Yes, that is correct. The site outlines the stipulations to make you eligible to apply for a loan modification from your lender; however, the program is voluntary and there is a chance your servicer isn’t participating (many are, though – and there are financial incentives for them to do so. You can find a frequently-updated list of servicers who have signed on here.)
If your servicer is participating, they will then put your loan through a series of tests to determine if you qualify. This includes:
- Determining whether your loan is eligible (owner occupied, originated on or before January 1, 2009, unpaid principal balance equal to or less than $729,750).

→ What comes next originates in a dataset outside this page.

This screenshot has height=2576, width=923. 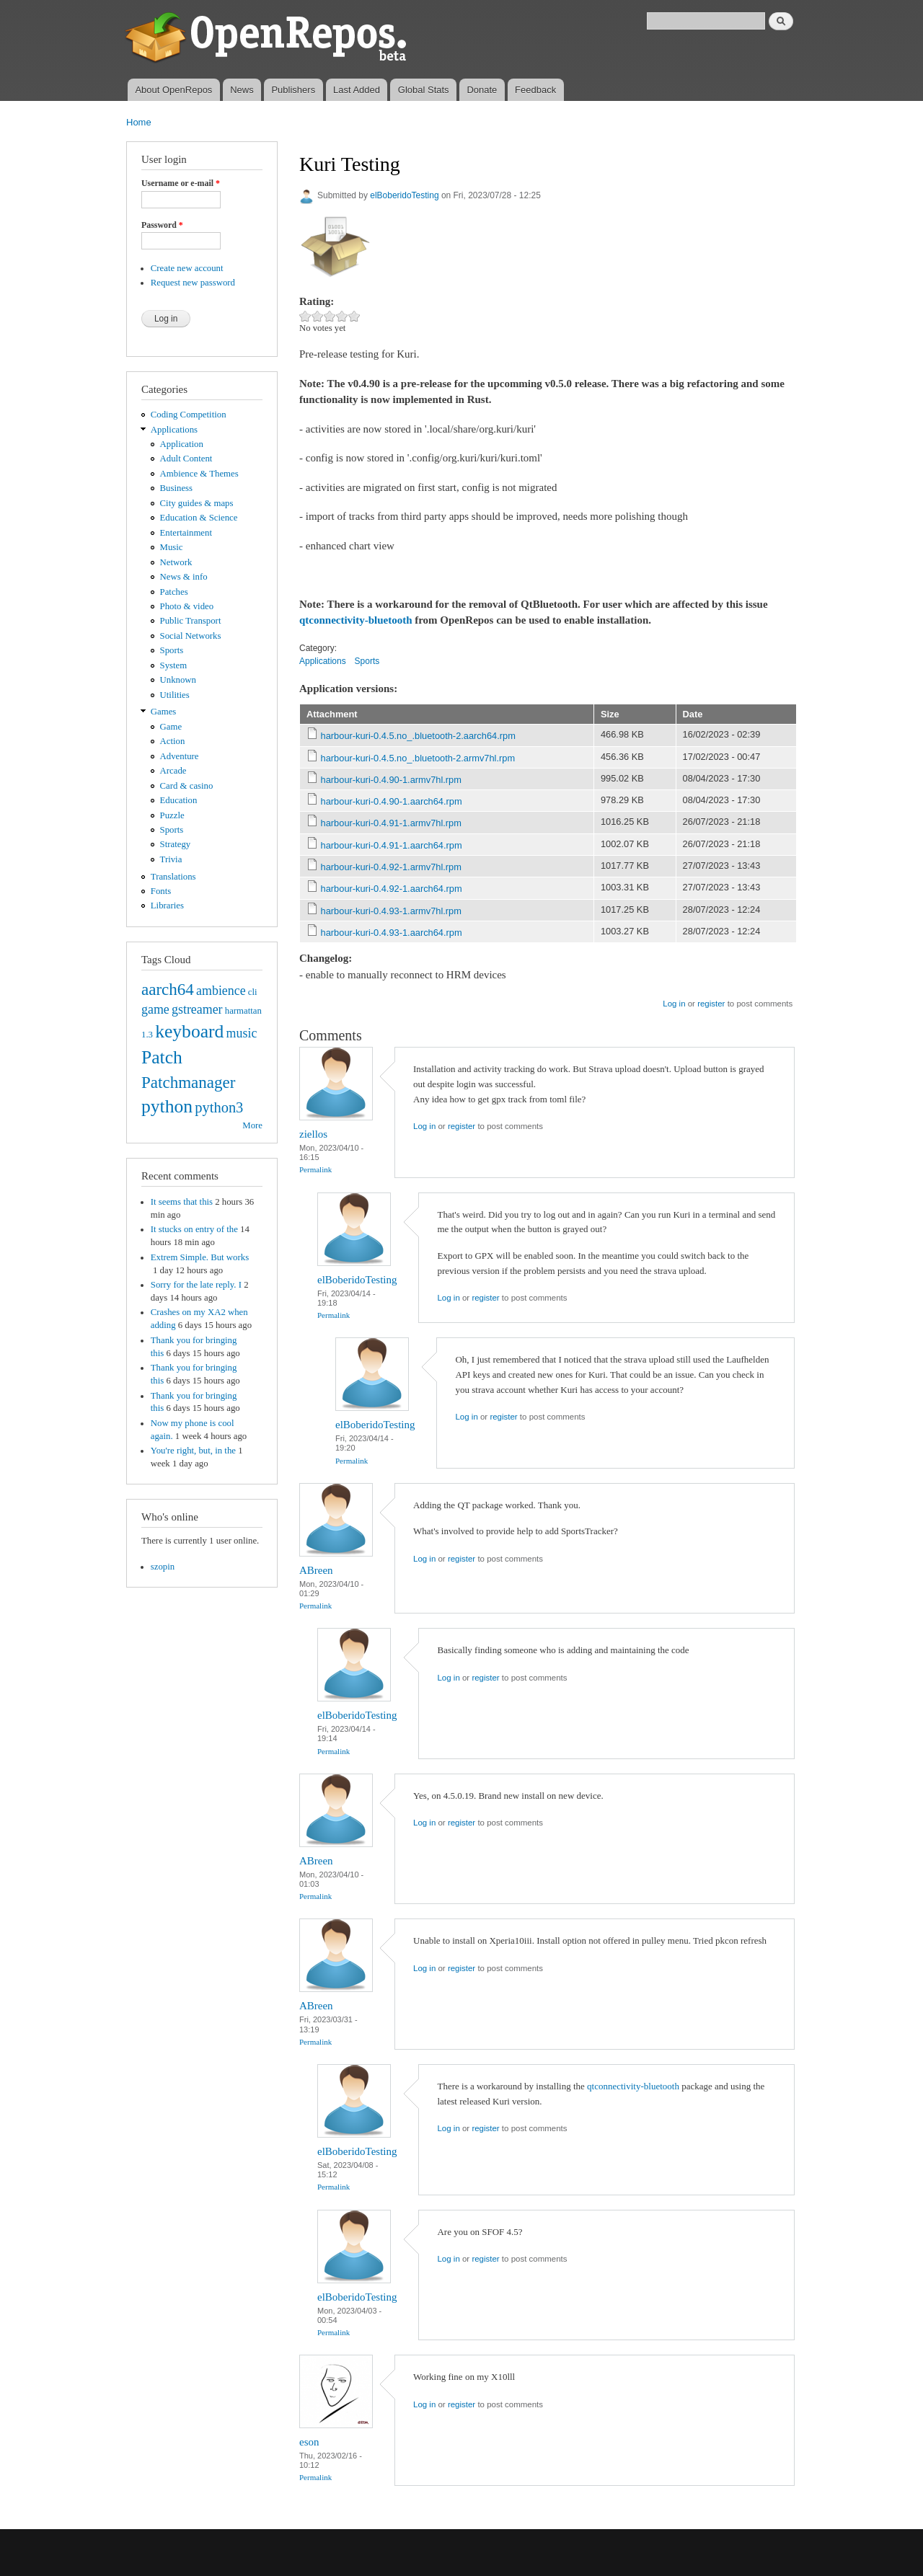 I want to click on Utilities, so click(x=175, y=695).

- Asking about your current income, assets and expenses as well as why you are unable to make your current mortgage payment (you’ll need to provide proof – tax returns, pay stubs).

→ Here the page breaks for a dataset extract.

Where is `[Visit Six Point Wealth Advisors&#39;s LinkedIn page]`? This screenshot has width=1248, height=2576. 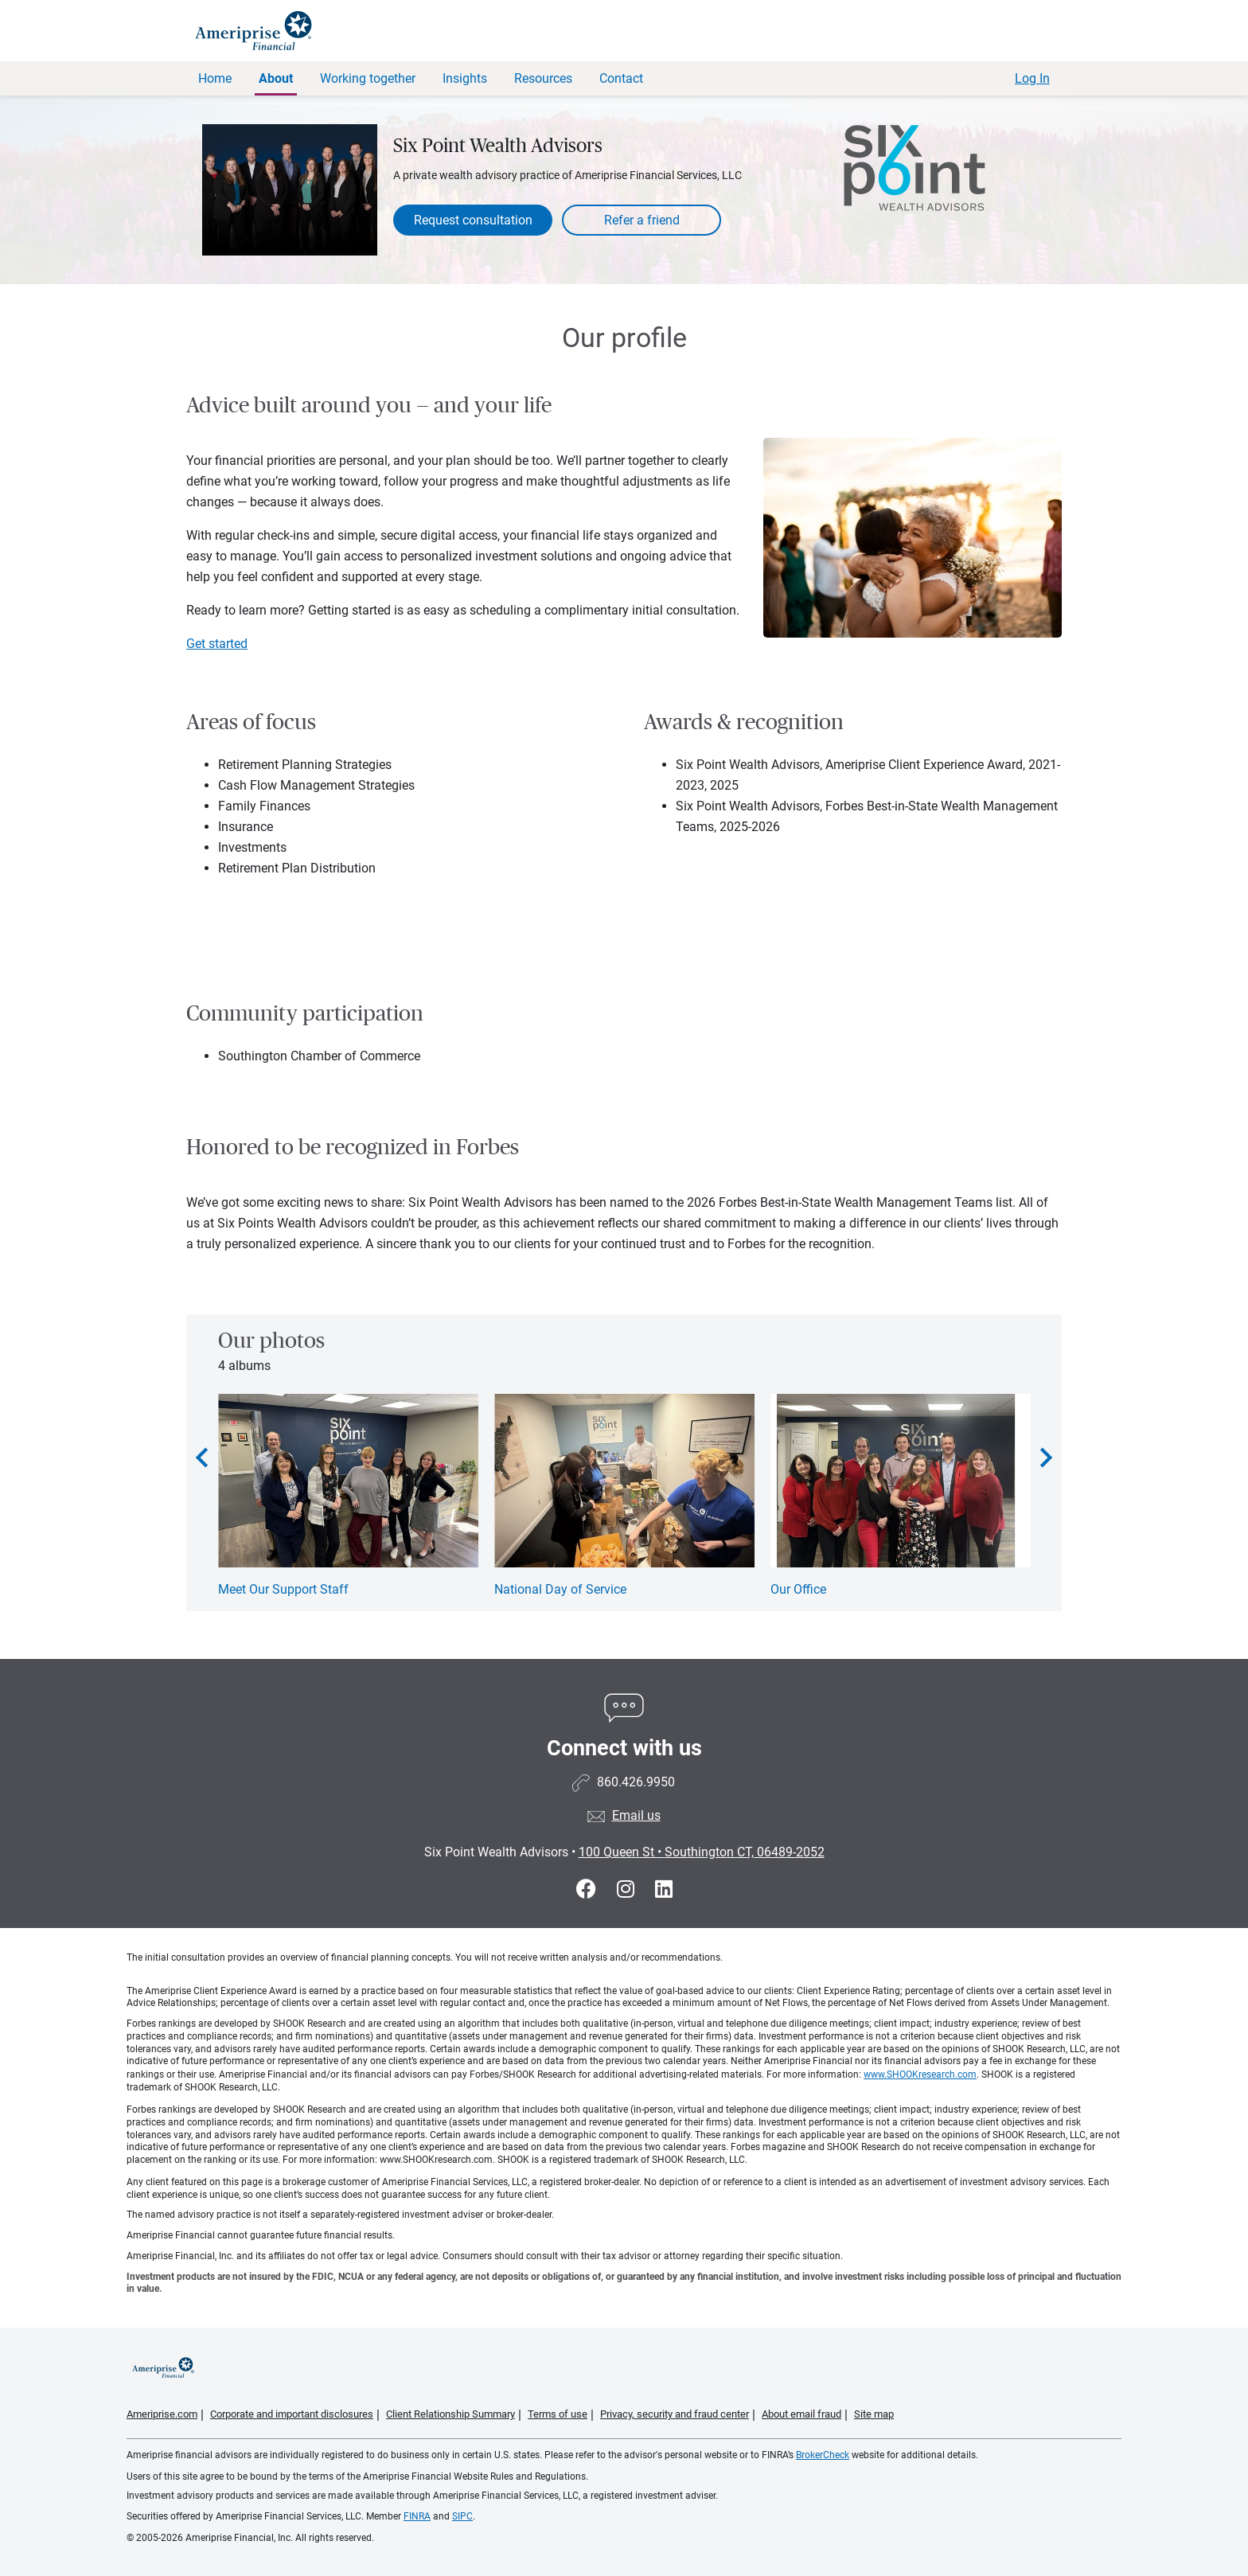
[Visit Six Point Wealth Advisors&#39;s LinkedIn page] is located at coordinates (664, 1889).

- Determining if your monthly mortgage payment is more than 31% of your monthly take home pay.
- Adding past due charges (interest, but not late fees) to the loan balance.
- Calculating how much they would need to reduce your interest rate in order to get your mortgage payment to under 31% of your monthly take home pay
- Seeing if the cost of the modification (including the government’s incentive payments to the servicer) is less costly for the investor than not modifying the loan (Note: If you have a lot of equity or your income is very low compared to the value of your home, you will likely not pass this test)
- Putting you on a modification for a three-month trial at the new payment amount to see if you can make the payments. If you are successful, you’ll receive a permanent modification agreement that will lower your interest rate to a fixed rate for five years, and then cap it at a low rate for the remainder of the loan.